Sadly, talking about the world’s poorest, human rights, “the environment”, perhaps also peak oil and renewable energy seems to have no impact on a certain section of middle England. There are a number of possible barriers here

  • Belief in climate change
  • Belief that it will affect them and is not just an overhyped concern of the sandal-wearing (or perhaps closet sandal-wearing in the case of the Liberal Democrat leadership)
  • Belief that this is a policy issue worthy of wide interest and concern in the way that education or health is, not a niche concern for a minority of activists

Perhaps needless to say, concerns about fish stocks, colony collapse disorder in beekeeping and many other issues face the same kinds of barriers. The goal for communicators targeting this group should be to neutralise mainstream opposition to climate change legislation. Michael Jacobs, Gordon Brown’s advisior on climate change and energy issues while he was in power, referred in a recent talk (at the LSE hosted by the Centre for Climate Change Economics and Policy) to the “sphere of relative non-punishment” for government decisions. This is an area in which the public and media tacitly support a policy enough for the government to be able to follow it without any serious attacks.

Following “climategate” and other knocks to the credibility of climate change policy, there is a risk of important legislation sliding out of that category and gathering a vocal lobby of opponents capable of making it harder for the UK government to legislate. The Daily Mail presents such opposition regularly, and recent developments in the U.S. far right suggest a risk of this growing over here as well. This is also about the medium-term battle: so far climate change policy has been slight, low-profile and relatively painless. If the kind of emissions cuts envisioned by Stern and by the government’s legal obligation under the 2008 Climate Change Act (34% by 2020 and 80% by 2050) are to happen, all three of those characteristics may quickly change.

A second goal, of course, is to move the gentle believers into passionate activists, but that’s a question for another time.

FIVE WAYS TO WOO MIDDLE ENGLAND

1. – Conservation

Attenborough: Prepared to stand up for wind-farms

Conservationist feeling tends to come from a very different segment of the population to the typical liberal Guardian reader. I particularly remember this from the diaries of 1980s Conservative minister Alan Clark, who was irritated by a member of his staff talking about human rights (“his Guardianesque obsession”) rather than the British interest on a trade mission, but felt strongly about cruelty to animals and passionate enough about anti-fur legislation to consider resignation from the government when it was blocked by the Prime Minister.  Conservation groups like the RSPB tend to be singing from the same hymn sheet as Friends of the Earth (environmentalist) and Oxfam (development-focused) on this.

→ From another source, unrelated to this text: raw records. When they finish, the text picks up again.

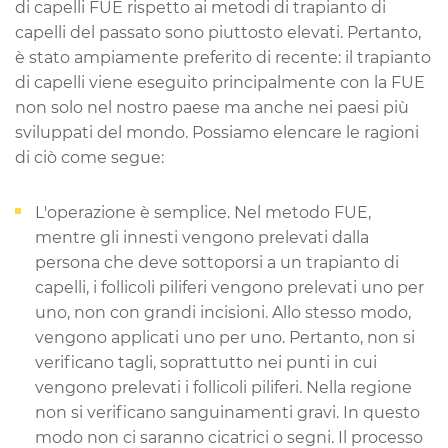
di capelli FUE rispetto ai metodi di trapianto di
capelli del passato sono piuttosto elevati. Pertanto,
è stato ampiamente preferito di recente: il trapianto
di capelli viene eseguito principalmente con la FUE
non solo nel nostro paese ma anche nei paesi più
sviluppati del mondo. Possiamo elencare le ragioni
di ciò come segue:
L'operazione è semplice. Nel metodo FUE,
mentre gli innesti vengono prelevati dalla
persona che deve sottoporsi a un trapianto di
capelli, i follicoli piliferi vengono prelevati uno per
uno, non con grandi incisioni. Allo stesso modo,
vengono applicati uno per uno. Pertanto, non si
verificano tagli, soprattutto nei punti in cui
vengono prelevati i follicoli piliferi. Nella regione
non si verificano sanguinamenti gravi. In questo
modo non ci saranno cicatrici o segni. Il processo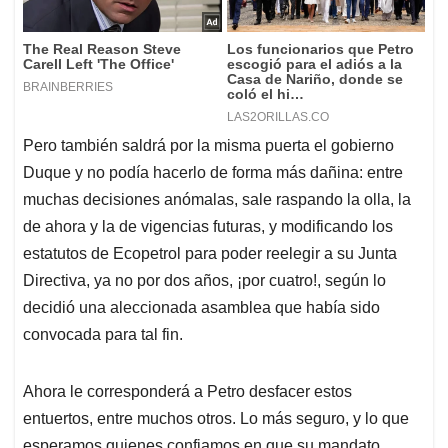
Pero también saldrá por la misma puerta el gobierno
Duque y no podía hacerlo de forma más dañina: entre
muchas decisiones anómalas, sale raspando la olla, la
de ahora y la de vigencias futuras, y modificando los
estatutos de Ecopetrol para poder reelegir a su Junta
Directiva, ya no por dos años, ¡por cuatro!, según lo
decidió una aleccionada asamblea que había sido
convocada para tal fin.
Ahora le corresponderá a Petro desfacer estos
entuertos, entre muchos otros. Lo más seguro, y lo que
esperamos quienes confiamos en que su mandato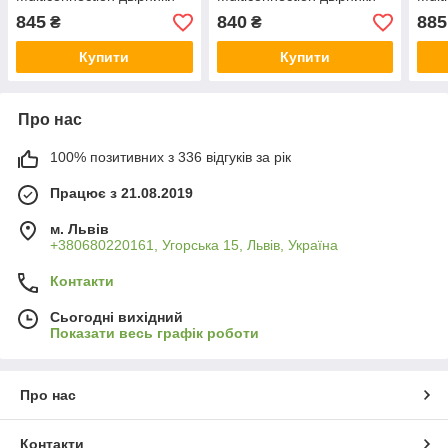
Склоочисники
Склоочисники
Скло
845
840
885
₴
₴
Купити
Купити
Про нас
100% позитивних з 336 відгуків за рік
Працює з 21.08.2019
м. Львів
+380680220161, Угорська 15, Львів, Україна
Контакти
Сьогодні вихідний
Показати весь графік роботи
Про нас
Контакти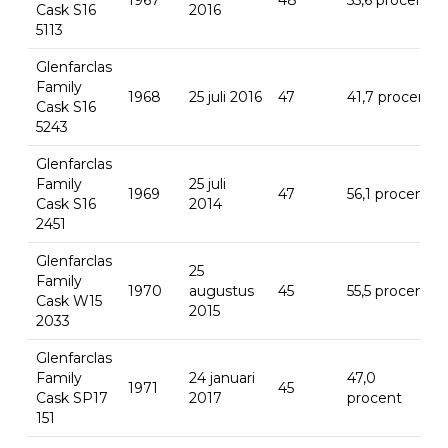
Cask S16
2016
5113
Glenfarclas
Family
1968
25 juli 2016
47
41,7 procent
Cask S16
5243
Glenfarclas
Family
25 juli
1969
47
56,1 procent
Cask S16
2014
2451
Glenfarclas
25
Family
1970
augustus
45
55,5 procent
Cask W15
2015
2033
Glenfarclas
Family
24 januari
47,0
1971
45
Cask SP17
2017
procent
151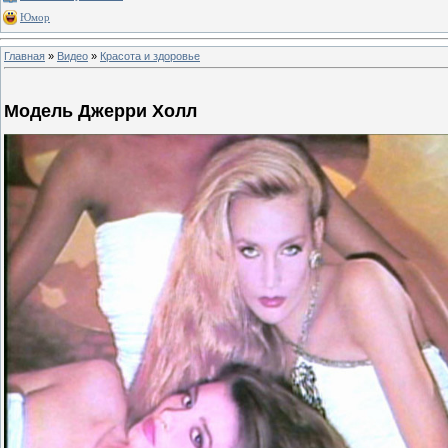
Юмор
Главная
»
Видео
»
Красота и здоровье
Модель Джерри Холл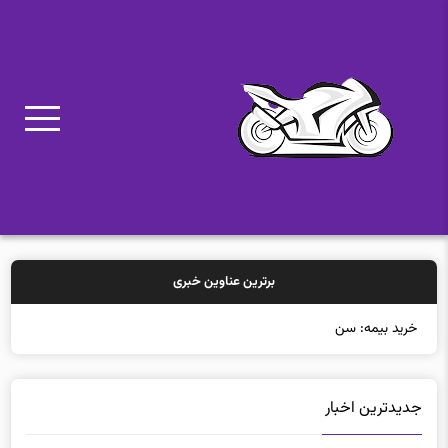
برترین عناوین خبری
خرید بیمه: سنتی یا آنلاین؟ کدا
جدیدترین اخبار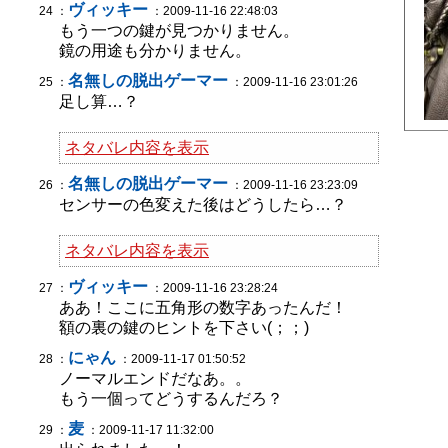
ヴィッキー
24 ：
：2009-11-16 22:48:03
もう一つの鍵が見つかりません。
鏡の用途も分かりません。
名無しの脱出ゲーマー
25 ：
：2009-11-16 23:01:26
足し算…？
ネタバレ内容を表示
名無しの脱出ゲーマー
26 ：
：2009-11-16 23:23:09
センサーの色変えた後はどうしたら…？
ネタバレ内容を表示
ヴィッキー
27 ：
：2009-11-16 23:28:24
ああ！ここに五角形の数字あったんだ！
額の裏の鍵のヒントを下さい(；；)
にゃん
28 ：
：2009-11-17 01:50:52
ノーマルエンドだなあ。。
もう一個ってどうするんだろ？
麦
29 ：
：2009-11-17 11:32:00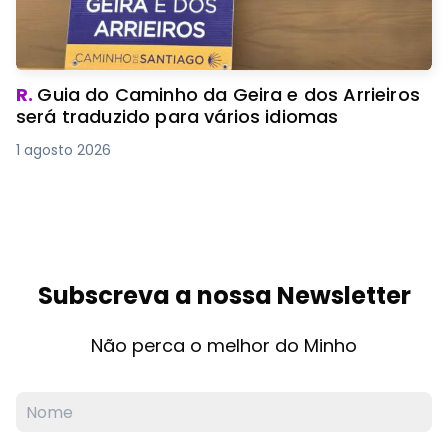
R.
Guia do Caminho da Geira e dos Arrieiros
será traduzido para vários idiomas
1 agosto 2026
Subscreva a nossa Newsletter
Não perca o melhor do Minho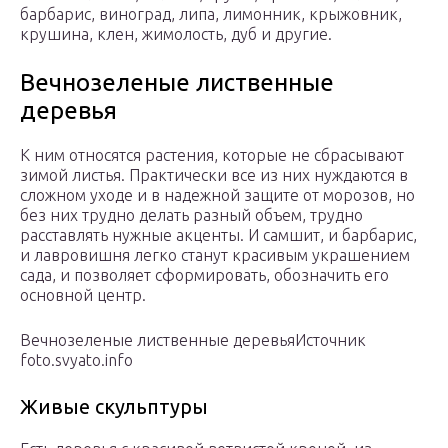
барбарис, виноград, липа, лимонник, крыжовник,
крушина, клен, жимолость, дуб и другие.
Вечнозеленые лиственные
деревья
К ним относятся растения, которые не сбрасывают
зимой листья. Практически все из них нуждаются в
сложном уходе и в надежной защите от морозов, но
без них трудно делать разный объем, трудно
расставлять нужные акценты. И самшит, и барбарис,
и лавровишня легко станут красивым украшением
сада, и позволяет сформировать, обозначить его
основной центр.
Вечнозеленые лиственные деревьяИсточник
foto.svyato.info
Живые скульптуры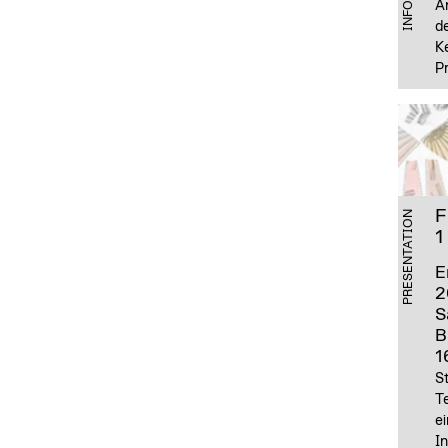
An
d
Ke
Pr
F
PRESENTATION
1
E
2
S
B
1
St
T
ei
In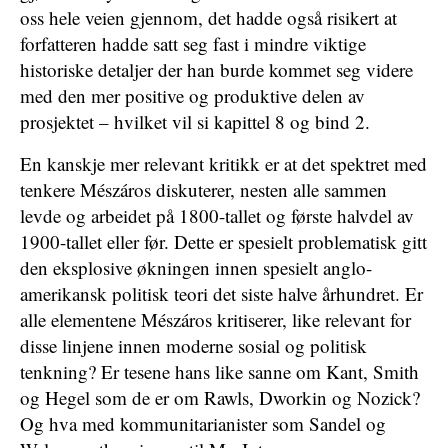
oss hele veien gjennom, det hadde også risikert at
forfatteren hadde satt seg fast i mindre viktige
historiske detaljer der han burde kommet seg videre
med den mer positive og produktive delen av
prosjektet – hvilket vil si kapittel 8 og bind 2.
En kanskje mer relevant kritikk er at det spektret med
tenkere Mészáros diskuterer, nesten alle sammen
levde og arbeidet på 1800-tallet og første halvdel av
1900-tallet eller før. Dette er spesielt problematisk gitt
den eksplosive økningen innen spesielt anglo-
amerikansk politisk teori det siste halve århundret. Er
alle elementene Mészáros kritiserer, like relevant for
disse linjene innen moderne sosial og politisk
tenkning? Er tesene hans like sanne om Kant, Smith
og Hegel som de er om Rawls, Dworkin og Nozick?
Og hva med kommunitarianister som Sandel og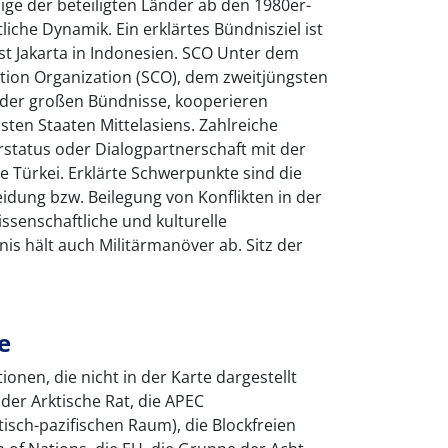
ige der beteiligten Länder ab den 1980er-
tliche Dynamik. Ein erklärtes Bündnisziel ist
ist Jakarta in Indonesien. SCO Unter dem
ion Organization (SCO), dem zweitjüngsten
der großen Bündnisse, kooperieren
sten Staaten Mittelasiens. Zahlreiche
status oder Dialogpartnerschaft mit der
 Türkei. Erklärte Schwerpunkte sind die
eidung bzw. Beilegung von Konflikten in der
issenschaftliche und kulturelle
s hält auch Militärmanöver ab. Sitz der
e
onen, die nicht in der Karte dargestellt
der Arktische Rat, die APEC
tisch-pazifischen Raum), die Blockfreien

At present the middle England conservationist perspective risks being turned against climate change in general by windfarms. A more traditional form of environmentalism, focusing on leaving natural habits untouched and preserving landscapes is pitted against the strands of environmentalism that argue strongly for renewable energy wherever possible. As well as the RSPB’s support of windfarms, David Attenborough, as the popular face of conservation is a potentially powerful force against opposition, having spoken out in favour of a turbine in a local dispute a two years ago.

2. – Hard-nosed Economics

I have written in the past of the inportant influence of the Stern Review in presenting the economic case for climate change. Some have subsequently pointed to the differing conclusions of other economists like Tol and Nordhaus, but these criticisms are deftly dealt with in Stern’s more recent “Blueprint for a Safer Planet“, which allows Stern to demonstate the full range of his intelligence and understanding outside the confines of the more technical report. Experts disagree, of course, that is in many ways their jobs, but attempts to paint Stern as a lightweight or unduly biased by his political mandate should be dismissed as the nonsense they are, and details of argument and counter-argument can be found in this book.

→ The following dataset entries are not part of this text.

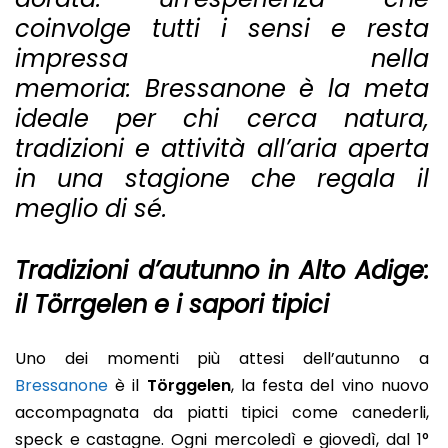
coinvolge tutti i sensi e resta
impressa nella
memoria:
Bressanone è la meta
ideale per chi cerca natura,
tradizioni e attività all’aria aperta
in una stagione che regala il
meglio di sé.
Tradizioni d’autunno in Alto Adige:
il Törrgelen e i sapori tipici
Uno dei momenti più attesi dell’autunno a
Bressanone
è il
Törggelen
, la festa del vino nuovo
accompagnata da piatti tipici come canederli,
speck e castagne. Ogni mercoledì e giovedì, dal 1°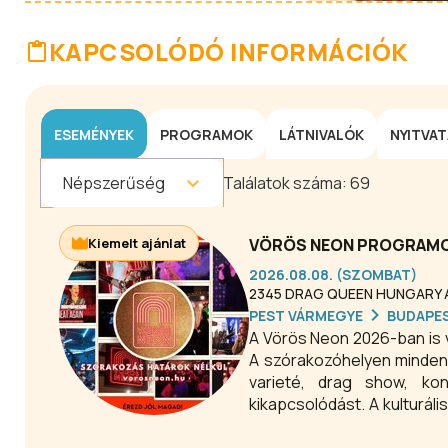
KAPCSOLÓDÓ INFORMÁCIÓK
ESEMÉNYEK
PROGRAMOK
LÁTNIVALÓK
NYITVA
Népszerűség
Találatok száma:
69
Kiemelt ajánlat
VÖRÖS NEON PROGRAMOK
2026.08.08. (SZOMBAT)
2345 DRAG QUEEN HUNGARY AL
PEST VÁRMEGYE
BUDAPE
A Vörös Neon 2026-ban is 
A szórakozóhelyen mindenk
varieté, drag show, kon
kikapcsolódást. A kulturáli
programokra vágynak 2026-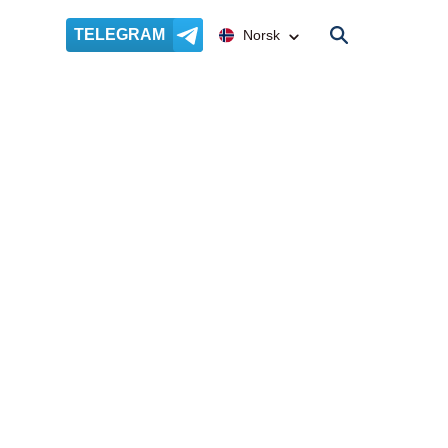
TELEGRAM
Norsk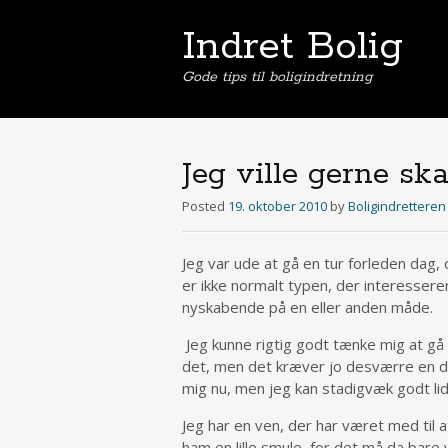
Indret Bolig
Gode tips til boligindretning
Jeg ville gerne sk
Posted
19. oktober 2010
by
Boligindretteren
Jeg var ude at gå en tur forleden dag, 
er ikke normalt typen, der interessere
nyskabende på en eller anden måde.
Jeg kunne rigtig godt tænke mig at gå 
det, men det kræver jo desværre en del
mig nu, men jeg kan stadigvæk godt lid
Jeg har en ven, der har været med til
ham en lille smule, for det må da bare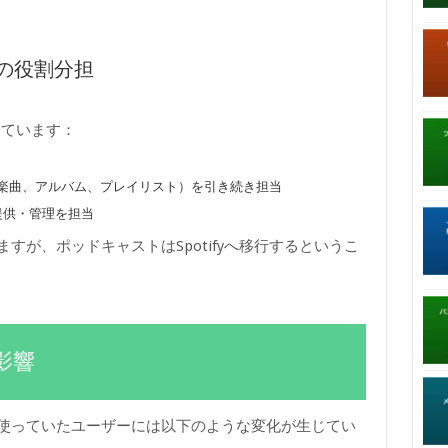
ifyの役割分担
っています：
楽曲、アルバム、プレイリスト）を引き続き担当
提供・管理を担当
聴けますが、ポッドキャストはSpotifyへ移行するというこ
影響
icを使っていたユーザーには以下のような変化が生じてい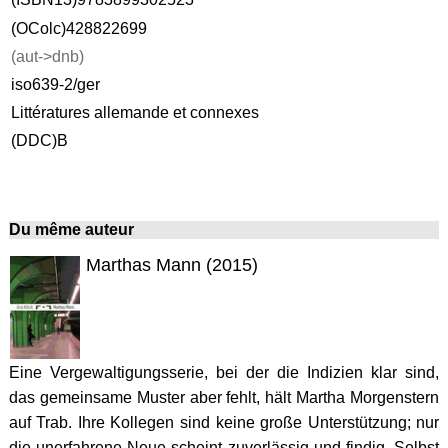
(OColc)428822699
(aut->dnb)
iso639-2/ger
Littératures allemande et connexes
(DDC)B
Du même auteur
Marthas Mann (2015)
Eine Vergewaltigungsserie, bei der die Indizien klar sind,
das gemeinsame Muster aber fehlt, hält Martha Morgenstern
auf Trab. Ihre Kollegen sind keine große Unterstützung; nur
die unerfahrene Neue scheint zuverlässig und findig. Selbst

Another aspect of the focus on economics is what I would describe as “industries of the future” rhetoric, drawing on the language and concerns of business and commerce.  and perhaps even fear of losing commercial ground to other countries, as in a recent op-ed piece in The New York Times on on China’s growing investment in low-carbon technology. This was highly recommended by an article in The Guardian a little over a year ago, but on reflection this a good step but not the whole story – I strongly suspect that to a certain kind of worldview this kind of rhetoric is dismissed as overly-slick government (or at least “establishment”) rhetoric. Or just as “bullshit”. It tends to come out of the mouths of politicians in the Tony Blair mould (including, in this context,  Ed Miliband, David Cameron and Nick Clegg), all of whom risk seem a bit too polished and media savvy to be trusted when these kinds of optimistic claims are made.

3. – Steal the position of the “grumpy cynic”

Clarkson: Tells us a lot about middle England

Part of the ideological division on climate change may be categorised as the “Monbiot vs. Clarkson” problem. Guardian journalist George Monbiot can be classified as intellectual, globally engaged and interested in liberal concerns like aid, foreign policy and, of course, climate change. One of his most impressive features is his staggering grasp of detail. Jeremy Clarkson, best known as presenter of the BBC’s “Top Gear” on new cars tends to argue from the perspective of middle England, arguing for “common sense” rather than detailed grasp of the facts.

This attitude is described by two major reports on climate change communications, Warm Words and Warm Words II, by the Institute of Public Policy Research (IPPR) as “settlerdom”. To quote from their first report:

‘Settlers’ (so-called because they have sustenance driven needs associated with the home) tend to look backwards to yesterday, which was better, and tend to dislike anything new or different as they feel this threatens their identity, belonging, security and safety.

In this context, ‘settlerdom’ rejects and mocks the alarmist discourse – and with it climate change – not through any form of expert discourse or argument but through invoking ‘common sense’. This repertoire constructs itself (in other words, the speaker and implied audience) as ‘the sane majority’ in opposition to ‘the doom-mongers’ or ‘the global warming brigade’ who are ‘keeping us all awake’.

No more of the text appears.